Bok's dad and I get to discussing the idea of selling shares in a game farm to a small group of wealthy Americans. It would be something like time-shares and something like a business. It seems perfectly reasonable. It would be up to me to provide the web site. We like the idea of going primitive: A cluster of huts on the perimeter and in the center the public area including the kitchen and campfire. The manager would rent it out when none of the owners had claimed a time slot. There would be no representatives from the Big Five as those are far more dangerous, complicated and expensive.
Through the evening there is some more discussion of South Africa's past and its future. It is generally agreed that when the older generation - whites and blacks alike - have passed from the scene the country will become much more stable and happy. This observation may have been prompted by the presence of a certain elderly gentleman at the party. He says the MOST shocking things. I don't even want to repeat it. His wife shrugs and says his attitudes are typical of the period of the Boer War. That was 100 years ago.
There are three generations of Afrikaners present and it's easy to see there's been a huge amount of positive change. The certain older gentleman, I suggest aloud, might belong as a display in a museum! A relic of South Africa's past. I'm sure it's hard for individuals born into one set of attitudes to change totally but people here have changed a lot. And they look to the next generation to complete the journey after they themselves are no longer a factor. It's rather astonishing to hear people suggest that their country will be better off without themselves! Change is good. RSA is a remarkably forward-thinking society, including both its white and black components.

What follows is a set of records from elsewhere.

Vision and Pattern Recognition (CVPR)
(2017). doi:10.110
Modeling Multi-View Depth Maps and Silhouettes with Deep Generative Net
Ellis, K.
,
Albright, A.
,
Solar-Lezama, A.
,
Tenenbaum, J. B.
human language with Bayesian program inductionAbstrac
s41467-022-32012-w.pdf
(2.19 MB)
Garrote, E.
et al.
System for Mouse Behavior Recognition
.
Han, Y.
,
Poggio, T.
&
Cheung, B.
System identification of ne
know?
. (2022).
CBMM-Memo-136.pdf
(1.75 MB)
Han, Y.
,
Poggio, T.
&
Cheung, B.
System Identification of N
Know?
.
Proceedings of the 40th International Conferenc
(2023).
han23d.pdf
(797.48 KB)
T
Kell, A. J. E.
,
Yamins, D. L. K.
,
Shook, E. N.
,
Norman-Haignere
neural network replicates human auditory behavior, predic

Apartheid seemed to a lot of people here to be the best solution to a difficult situation. I am constantly being reminded by Afrikaaners of how America's founders mostly exterminated the natives and so never had to face the same problems the Afrikaners have faced here. And they are proud of their accomplishments, of bringing mordernity to their corner of Africa and also of how well they held up against international sanctions. The Rand was stronger than the $US during Apartheid whereas now it's about R6.5 = $1. They developed all kinds of technology to get by without international trade. They even built nuclear weapons.

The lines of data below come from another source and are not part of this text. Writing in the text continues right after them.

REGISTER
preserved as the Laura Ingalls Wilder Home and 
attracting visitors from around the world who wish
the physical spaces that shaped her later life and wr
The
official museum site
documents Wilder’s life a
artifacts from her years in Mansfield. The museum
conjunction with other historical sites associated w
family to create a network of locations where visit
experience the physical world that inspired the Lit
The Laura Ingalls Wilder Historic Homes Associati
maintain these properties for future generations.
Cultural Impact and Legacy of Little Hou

But when they figured out that there needed to be some fundamental changes they tossed it all away (including the nukes) and bravely handed power, and their trust, over to a former prisoner. Now they look to the next generation with the hope that they will be able to combine the positive accomplishments with more enlightened attitudes and create a new South Africa. The whole story is astonishing and, of course, it's still going on. There are national elections next week.
Unfortunately, a lot of young people are leaving the country. As are a lot of the best doctors and engineers. They have numerous complaints. Universities and medical schools are graduating students with ever-lower qualifications because it's the easiest way to achieve the desired number of black professionals. Even the rugby teams must have a certain number of blacks regardless of whether they're any good. There were two black players in particular who were exceptionally good and everybody was more than happy to have them. It's the Affirmative Action players and Affirmative Action doctors to which Afrikaners object and some of them are getting fed up. (This is what they're telling me. It seems entirely credible but I have no direct knowledge of these matters.)

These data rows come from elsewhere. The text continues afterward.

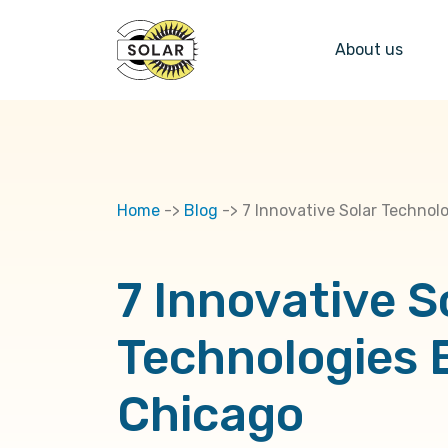
About us
Home
->
Blog
->
7 Innovative Solar Technol
7 Innovative S
Technologies 
Chicago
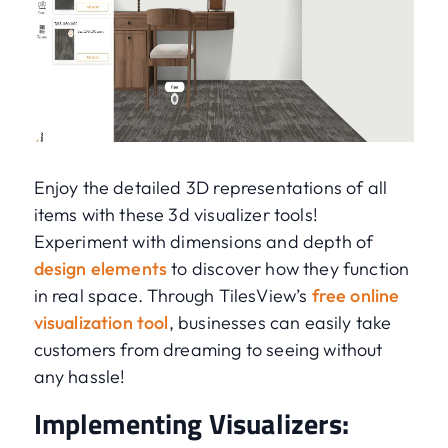
Enjoy the detailed 3D representations of all
items with these 3d visualizer tools!
Experiment with dimensions and depth of
design elements
to discover how they function
in real space. Through TilesView’s
free online
visualization tool
, businesses can easily take
customers from dreaming to seeing without
any hassle!
Implementing Visualizers:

I see lots of political posters along the roads because of the upcoming elections. They mostly promise more jobs, the usual big government nonsense. Only one was surprising. It said: Whites Unite. Don't Vote.
4.8.04 Lazy Day
We're planning to go to the private club tonight, of which Bok's dad was until recently president. I'm told they mostly drink, play pool, and complain about the sad state of the current rugby teams. It's a good place for Bok's birthday party tonight. Or, at least, the best place for it here in Wesselsbron (pron. VESSEL-sbron)
I am surprised how many of the streets here are not even paved. It's not an impoverished town, particularly. It's just a very low-tech uncomplicated place. Drinking and gossiping are, I'm told, the principal forms of amusement. It seems that the primary news item du jour here is that Bok has returned home from Las Vegas.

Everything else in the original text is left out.